De telles divergences, voire de tels désaccords, défieraient la recherche d'un consensus si nous voulions en construire un. Mais tel n'est pas notre but.

Parfois, nous cherchons à dessiner les conditions d'un nouveau partage littéraire ; d'autres fois, simplement à sonder toutes les résonances que le mot, l'idée, rendent aujourd'hui. L'un et l'autre ne se recoupent pas entièrement, car le premier engagera des positions là où le second est de pur accueil. Mais à elles deux, ces fins créent peu à peu les conditions d'un nouveau débat.

Enfin - troisième plan ? -, l'exergue d'Antoine Pignot commentant une citation de Leo Spitzer sur l'art de la transition chez La Fontaine nous rappelle que notre intérêt pour les transitions, lui aussi, est à géométrie variable : du détail particulier d'un texte aux problématiques les plus englobantes...

 


 

 

 

Hélène Merlin-Kajman

11 mars 2012

 

 

 

L’art des bégaiements évoqué par Linda Farès dans son exergue autour d’une citation de Jean-Luc Lagarce, faisant écho aux hiatus des Mégariques bègues de Patrice Loraux/Brice Tabeling, participerait-il de l’esprit de transition dont la réflexion de Jacques Guilhaumou dégage les traits ? Oui, sans doute, s’il s’agit pour nous d’offrir un lieu où construire « un savoir des possibles ». Non, car faire du bégaiement une sorte de mot d’ordre transitionnel serait le plus absurde des paradoxes.

Il faut se garder de favoriser le développement d’une nouvelle langue de bois – danger qui certainement ne cessera de nous guetter.

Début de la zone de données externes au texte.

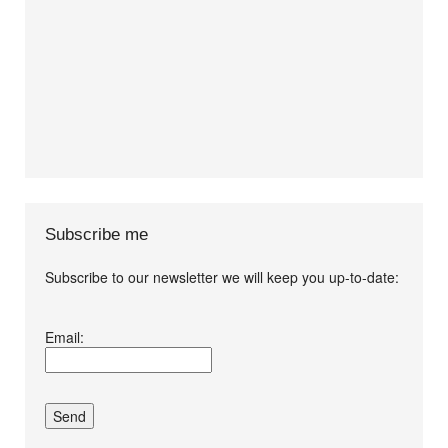
Subscribe me
Subscribe to our newsletter we will keep you up-to-date:
I agree terms and
Email:
conditions.*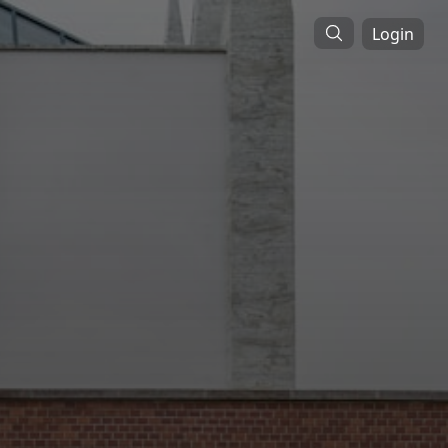
Login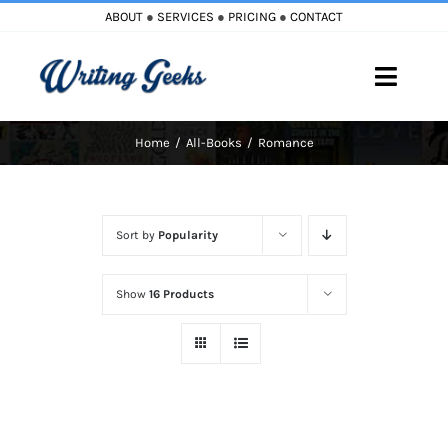
Skip
ABOUT
●
SERVICES
●
PRICING
●
CONTACT
to
content
Toggle
Naviga
Home
All-Books
Romance
Home
Blog
Sort by
Popularity
Books
Show
16 Products
Must Reads
My Account
Cart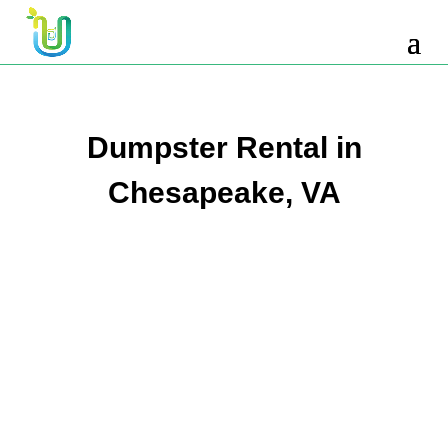
10 Yard Dumpster Rental
12 Yard Dumpster Rental
15 Yard Dumpster Rental Cost
Dumpster Rental in
2 Yard Dumpster Rental
Chesapeake, VA
20 Yard Dumpster Rental
3 Yard Dumpster Rental
30 Yard Dumpster Rental Prices
4 Yard Dumpster Rental
40 Yard Dumpster Rental
5 Yard Dumpster Rental
6 Yard Dumpster Rental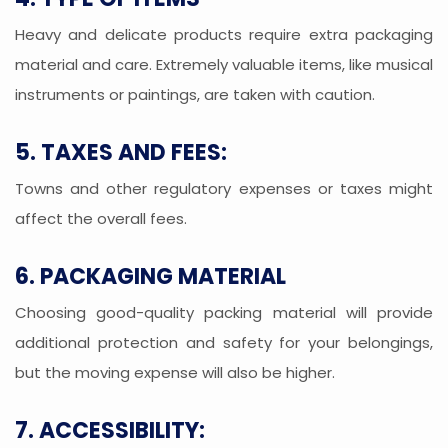
Heavy and delicate products require extra packaging
material and care. Extremely valuable items, like musical
instruments or paintings, are taken with caution.
5. TAXES AND FEES:
Towns and other regulatory expenses or taxes might
affect the overall fees.
6. PACKAGING MATERIAL
Choosing good-quality packing material will provide
additional protection and safety for your belongings,
but the moving expense will also be higher.
7. ACCESSIBILITY: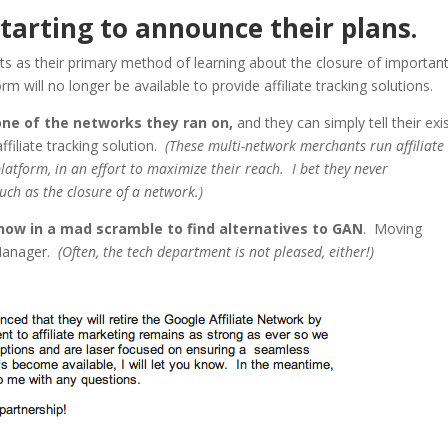
tarting to announce their plans.
s as their primary method of learning about the closure of importan
 will no longer be available to provide affiliate tracking solutions.
ne of the networks they ran on,
and they can simply tell their exi
affiliate tracking solution.
(These multi-network merchants run affiliate
atform, in an effort to maximize their reach. I bet they never
such as the closure of a network.)
now in a mad scramble to find alternatives to GAN
. Moving
 Manager.
(Often, the tech department is not pleased, either!)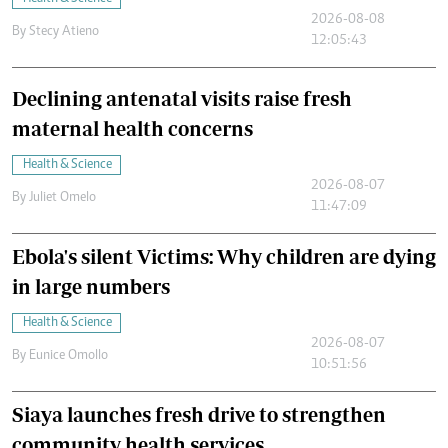
2026-08-08
By
Stecy Atieno
12:05:43
Declining antenatal visits raise fresh
maternal health concerns
Health & Science
2026-08-07
By
Juliet Omelo
11:47:09
Ebola's silent Victims: Why children are dying
in large numbers
Health & Science
2026-08-07
By
Eunice Omollo
10:51:56
Siaya launches fresh drive to strengthen
community health services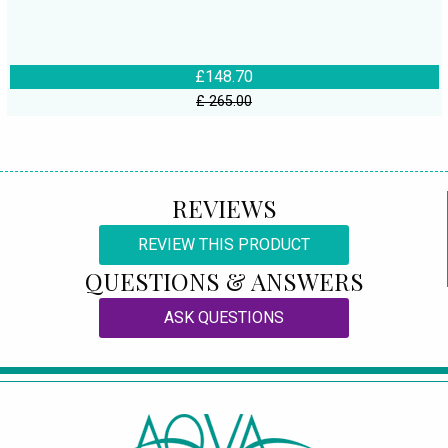
£148.70
£ 265.00
REVIEWS
REVIEW THIS PRODUCT
QUESTIONS & ANSWERS
ASK QUESTIONS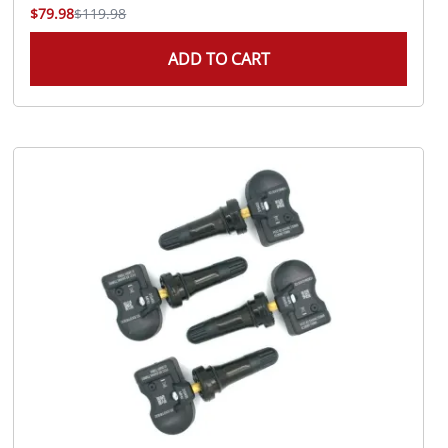
$79.98
$119.98
ADD TO CART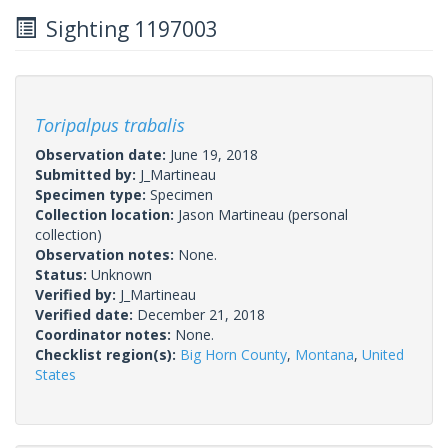
Sighting 1197003
Toripalpus trabalis
Observation date:
June 19, 2018
Submitted by:
J_Martineau
Specimen type:
Specimen
Collection location:
Jason Martineau (personal
collection)
Observation notes:
None.
Status:
Unknown
Verified by:
J_Martineau
Verified date:
December 21, 2018
Coordinator notes:
None.
Checklist region(s):
Big Horn County
,
Montana
,
United
States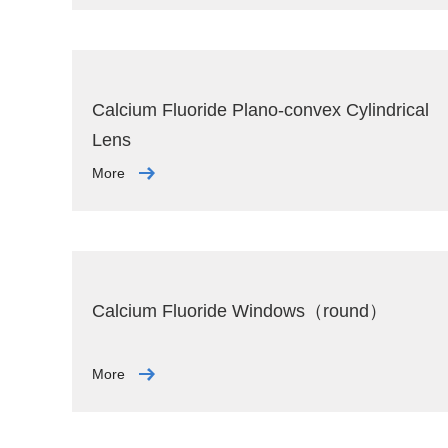
Calcium Fluoride Plano-convex Cylindrical
Lens
More
Calcium Fluoride Windows（round）
More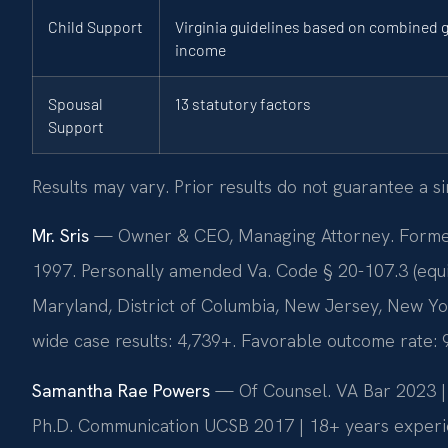
Child Support
Virginia guidelines based on combined 
income
Spousal
13 statutory factors
Support
Results may vary. Prior results do not guarantee a s
Mr. Sris
— Owner & CEO, Managing Attorney. Former p
1997. Personally amended Va. Code § 20-107.3 (equitab
Maryland, District of Columbia, New Jersey, New Yo
wide case results: 4,739+. Favorable outcome rate:
Samantha Rae Powers
— Of Counsel. VA Bar 2023 | F
Ph.D. Communication UCSB 2017 | 18+ years experie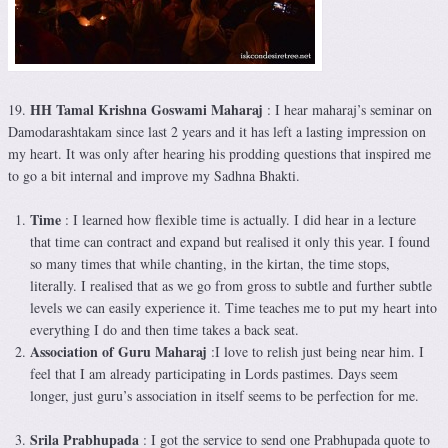
HH Tamal Krishna Goswami Maharaj
19.
: I hear maharaj’s seminar on
Damodarashtakam since last 2 years and it has left a lasting impression on
my heart. It was only after hearing his prodding questions that inspired me
to go a bit internal and improve my Sadhna Bhakti.
Time
: I learned how flexible time is actually. I did hear in a lecture
that time can contract and expand but realised it only this year. I found
so many times that while chanting, in the kirtan, the time stops,
literally. I realised that as we go from gross to subtle and further subtle
levels we can easily experience it. Time teaches me to put my heart into
everything I do and then time takes a back seat.
Association of Guru Maharaj
:I love to relish just being near him. I
feel that I am already participating in Lords pastimes. Days seem
longer, just guru’s association in itself seems to be perfection for me.
Srila Prabhupada
: I got the service to send one Prabhupada quote to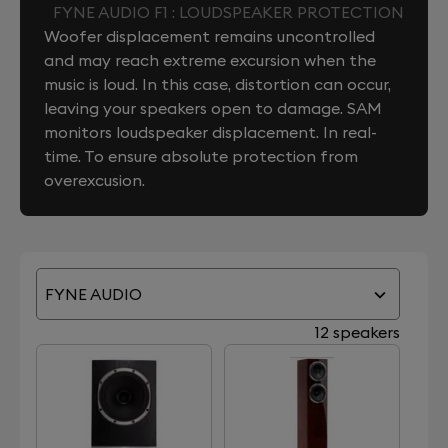
FYNE AUDIO F1 : LOUDSPEAKER PROTECTION
Woofer displacement remains uncontrolled
and may reach extreme excursion when the
music is loud. In this case, distortion can occur,
leaving your speakers open to damage. SAM
monitors loudspeaker displacement. In real-
time. To ensure absolute protection from
overexcusion.
FYNE AUDIO
12 speakers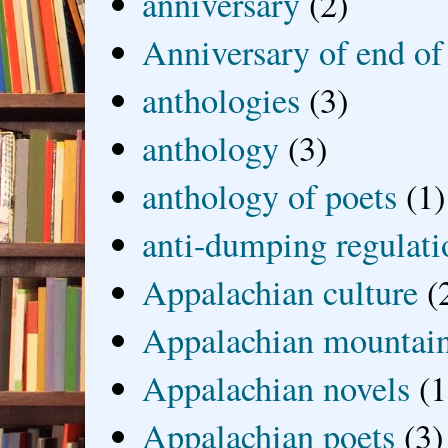
anniversary
(2)
Anniversary of end of
anthologies
(3)
anthology
(3)
anthology of poets
(1)
anti-dumping regulati
Appalachian culture
(
Appalachian mountai
Appalachian novels
(1
Appalachian poets
(3)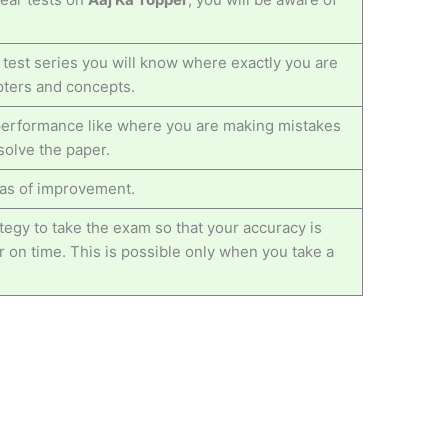
 test series you will know where exactly you are
pters and concepts.
r performance like where you are making mistakes
solve the paper.
reas of improvement.
egy to take the exam so that your accuracy is
 on time. This is possible only when you take a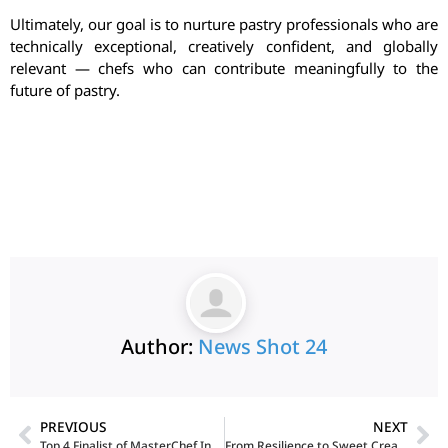
Ultimately, our goal is to nurture pastry professionals who are
technically exceptional, creatively confident, and globally
relevant — chefs who can contribute meaningfully to the
future of pastry.
Author:
News Shot 24
PREVIOUS
NEXT
Top 4 Finalist of MasterChef India Jodi: Anshmeet Singh & Milan Oberoi on Indian Masalas, Culinary Innovation, and Culinary Roots
From Resilience to Sweet Creations: A Single Mother’s Inspiring Seven-Year Journey in the Art and Science of Baking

Il n’en reste pas moins que, comme nous le rappelle opportunément la réflexion de Jacques Guilhaumou, nous sommes aujourd’hui dans la nécessité de nous placer dans la perspective d’une transition historique, dans laquelle la littérature aurait un rôle central à jouer – et d’abord, l’amour de la littérature, sans fausse pudeur ni fausse prétention, comme la voix discrètement véhémente de Marc Hersant nous le fait entendre.


 

 

 

Hélène Merlin-Kajman

25 février 2012

 

Géométrie variable

 

La littérature est à géométrie variable. La proposition n'est pas une manière relativiste d'éluder les questions, comme le montrent bien les réponses au questionnaire (cette semaine, celle de Marie-Hélène), qui malgré leurs variations, s'organisent toutes autour d'une seule conviction.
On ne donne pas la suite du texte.